## ABOUT THIS TASK
Each record below is to be copied exactly; the pictures are to be omitted.

## Data entries
══════════════════════════════

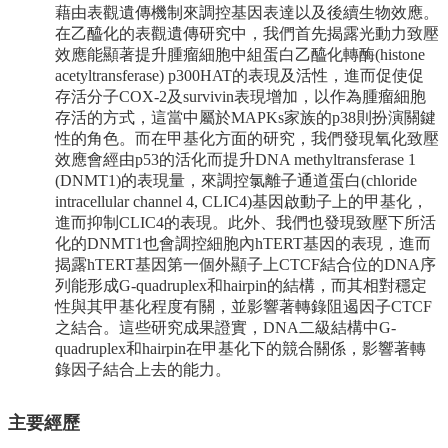
友
藉由表觀遺傳機制來調控基因表達以及後續生物效應。
會
在乙醯化的表觀遺傳研究中，我們首先揭露光動力致壓
動
效應能顯著提升腫瘤細胞中組蛋白乙醯化轉酶(histone
態
acetyltransferase) p300HAT的表現及活性，進而促使促
存活分子COX-2及survivin表現增加，以作為腫瘤細胞
常
存活的方式，這當中屬於MAPKs家族的p38則扮演關鍵
用
性的角色。而在甲基化方面的研究，我們發現氧化致壓
資
效應會經由p53的活化而提升DNA methyltransferase 1
源
(DNMT1)的表現量，來調控氯離子通道蛋白(chloride
intracellular channel 4, CLIC4)基因啟動子上的甲基化，
下
進而抑制CLIC4的表現。此外、我們也發現致壓下所活
載
化的DNMT1也會調控細胞內hTERT基因的表現，進而
中
揭露hTERT基因第一個外顯子上CTCF結合位的DNA序
心
列能形成G-quadruplex和hairpin的結構，而其相對穩定
性與其甲基化程度有關，並影響著轉錄阻遏因子CTCF
捐
之結合。這些研究成果證實，DNA二級結構中G-
款
quadruplex和hairpin在甲基化下的競合關係，影響著轉
專
錄因子結合上去的能力。
區
主要經歷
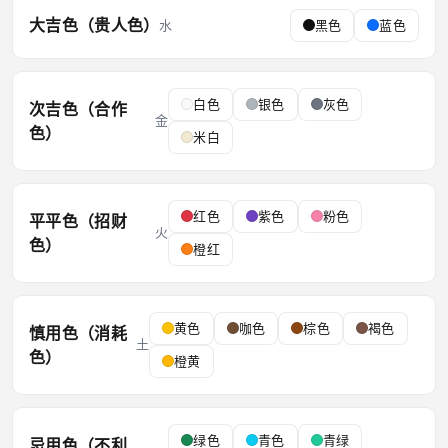
大吉色（贵人色）
水
黑色
蓝色
白色
银色
灰色
次吉色（合作
金
色）
米白
红色
紫色
粉色
平平色（招财
火
色）
橙红
黄色
咖色
棕色
褐色
慎用色（消耗
土
色）
橙黄
绿色
青色
青绿
忌用色（不利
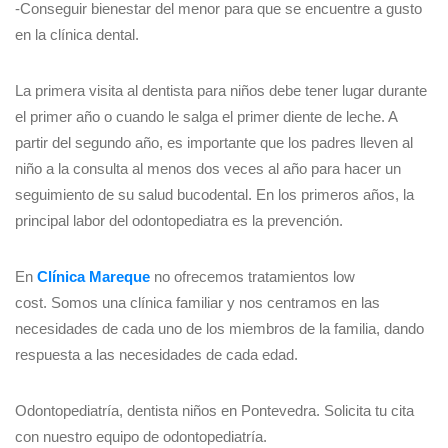
-Conseguir bienestar del menor para que se encuentre a gusto
en la clínica dental.
La primera visita al dentista para niños debe tener lugar durante
el primer año o cuando le salga el primer diente de leche. A
partir del segundo año, es importante que los padres lleven al
niño a la consulta al menos dos veces al año para hacer un
seguimiento de su salud bucodental. En los primeros años, la
principal labor del odontopediatra es la prevención.
En
Clínica Mareque
no ofrecemos tratamientos low
cost. Somos una clínica familiar y nos centramos en las
necesidades de cada uno de los miembros de la familia, dando
respuesta a las necesidades de cada edad.
Odontopediatría, dentista niños en Pontevedra. Solicita tu cita
con nuestro equipo de odontopediatría.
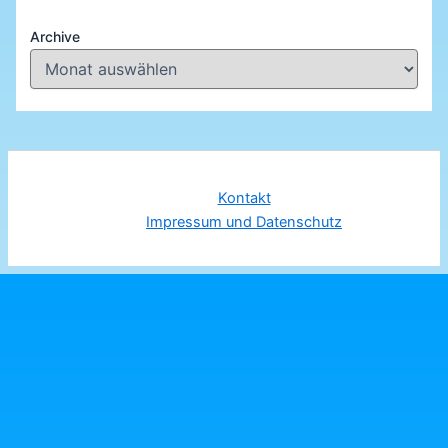
Archive
Kontakt
Impressum und Datenschutz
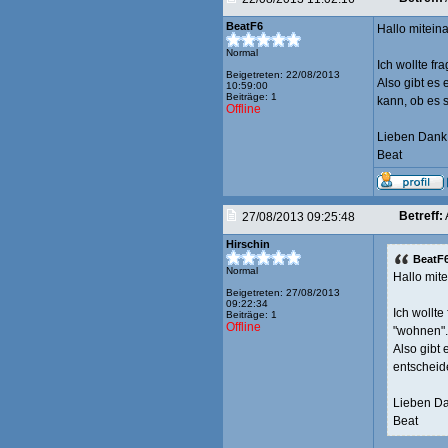
BeatF6
Hallo mitein
Normal
Ich wollte fr
Beigetreten: 22/08/2013
Also gibt es 
10:59:00
Beiträge: 1
kann, ob es s
Offline
Lieben Dank
Beat
Betreff:
27/08/2013 09:25:48
Hirschin
BeatF6
Normal
Hallo mit
Beigetreten: 27/08/2013
09:22:34
Ich wollte
Beiträge: 1
Offline
"wohnen".
Also gibt 
entscheid
Lieben Da
Beat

══════════════════════════════

## ANSWER TO THIS PROBLEM
友
藉由表觀遺傳機制來調控基因表達以及後續生物效應。
會
在乙醯化的表觀遺傳研究中，我們首先揭露光動力致壓
動
效應能顯著提升腫瘤細胞中組蛋白乙醯化轉酶(histone
態
acetyltransferase) p300HAT的表現及活性，進而促使促
存活分子COX-2及survivin表現增加，以作為腫瘤細胞
常
存活的方式，這當中屬於MAPKs家族的p38則扮演關鍵
用
性的角色。而在甲基化方面的研究，我們發現氧化致壓
資
效應會經由p53的活化而提升DNA methyltransferase 1
源
(DNMT1)的表現量，來調控氯離子通道蛋白(chloride
intracellular channel 4, CLIC4)基因啟動子上的甲基化，
下
進而抑制CLIC4的表現。此外、我們也發現致壓下所活
載
化的DNMT1也會調控細胞內hTERT基因的表現，進而
中
揭露hTERT基因第一個外顯子上CTCF結合位的DNA序
心
列能形成G-quadruplex和hairpin的結構，而其相對穩定
性與其甲基化程度有關，並影響著轉錄阻遏因子CTCF
捐
之結合。這些研究成果證實，DNA二級結構中G-
款
quadruplex和hairpin在甲基化下的競合關係，影響著轉
專
錄因子結合上去的能力。
區
主要經歷
大吉色（贵人色）
水
黑色
蓝色
白色
银色
灰色
次吉色（合作
金
色）
米白
红色
紫色
粉色
平平色（招财
火
色）
橙红
黄色
咖色
棕色
褐色
慎用色（消耗
土
色）
橙黄
绿色
青色
青绿
忌用色（不利
-Conseguir bienestar del menor para que se encuentre a gusto
en la clínica dental.
La primera visita al dentista para niños debe tener lugar durante
el primer año o cuando le salga el primer diente de leche. A
partir del segundo año, es importante que los padres lleven al
niño a la consulta al menos dos veces al año para hacer un
seguimiento de su salud bucodental. En los primeros años, la
principal labor del odontopediatra es la prevención.
En
Clínica Mareque
no ofrecemos tratamientos low
cost. Somos una clínica familiar y nos centramos en las
necesidades de cada uno de los miembros de la familia, dando
respuesta a las necesidades de cada edad.
Odontopediatría, dentista niños en Pontevedra. Solicita tu cita
con nuestro equipo de odontopediatría.
Archive
Kontakt
Impressum und Datenschutz
BeatF6
Hallo mitein
Normal
Ich wollte fr
Beigetreten: 22/08/2013
Also gibt es 
10:59:00
Beiträge: 1
kann, ob es s
Offline
Lieben Dank
Beat
Betreff:
27/08/2013 09:25:48
Hirschin
BeatF6
Normal
Hallo mit
Beigetreten: 27/08/2013
09:22:34
Ich wollte
Beiträge: 1
Offline
"wohnen".
Also gibt 
entscheid
Lieben Da
Beat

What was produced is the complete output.